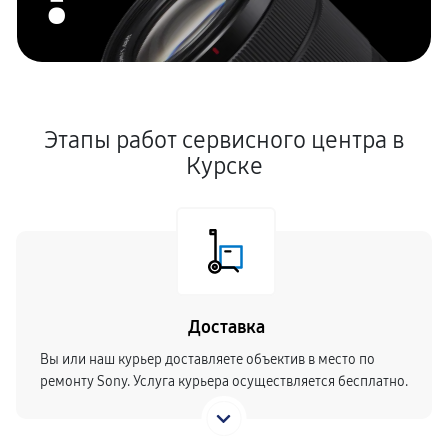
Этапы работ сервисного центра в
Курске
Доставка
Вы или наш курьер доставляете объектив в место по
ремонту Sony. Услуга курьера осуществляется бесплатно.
------
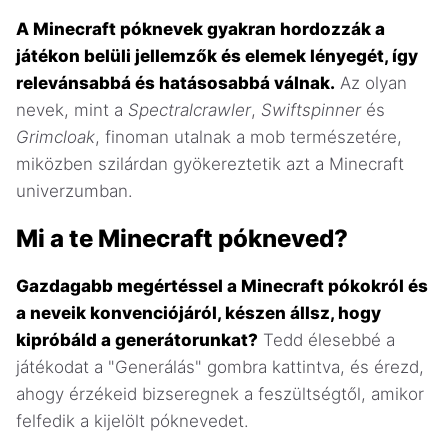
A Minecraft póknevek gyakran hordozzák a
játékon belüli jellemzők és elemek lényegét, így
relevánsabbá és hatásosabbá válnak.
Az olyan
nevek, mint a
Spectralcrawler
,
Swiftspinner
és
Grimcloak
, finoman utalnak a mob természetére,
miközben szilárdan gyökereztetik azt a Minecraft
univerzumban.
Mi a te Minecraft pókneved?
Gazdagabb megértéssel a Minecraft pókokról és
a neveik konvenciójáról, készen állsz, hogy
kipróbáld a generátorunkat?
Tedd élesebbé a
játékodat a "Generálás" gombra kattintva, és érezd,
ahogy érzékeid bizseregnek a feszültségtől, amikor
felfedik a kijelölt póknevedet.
------
# WHAT IS NEEDED
Find where the line with "gombra kattintva, és" sits in the material above, then copy exactly from it through the line with "felfedik a kijelölt póknevedet.". Add no other line.

# SOLUTION FOR THIS EXERCISE
játékodat a "Generálás" gombra kattintva, és érezd,
ahogy érzékeid bizseregnek a feszültségtől, amikor
felfedik a kijelölt póknevedet.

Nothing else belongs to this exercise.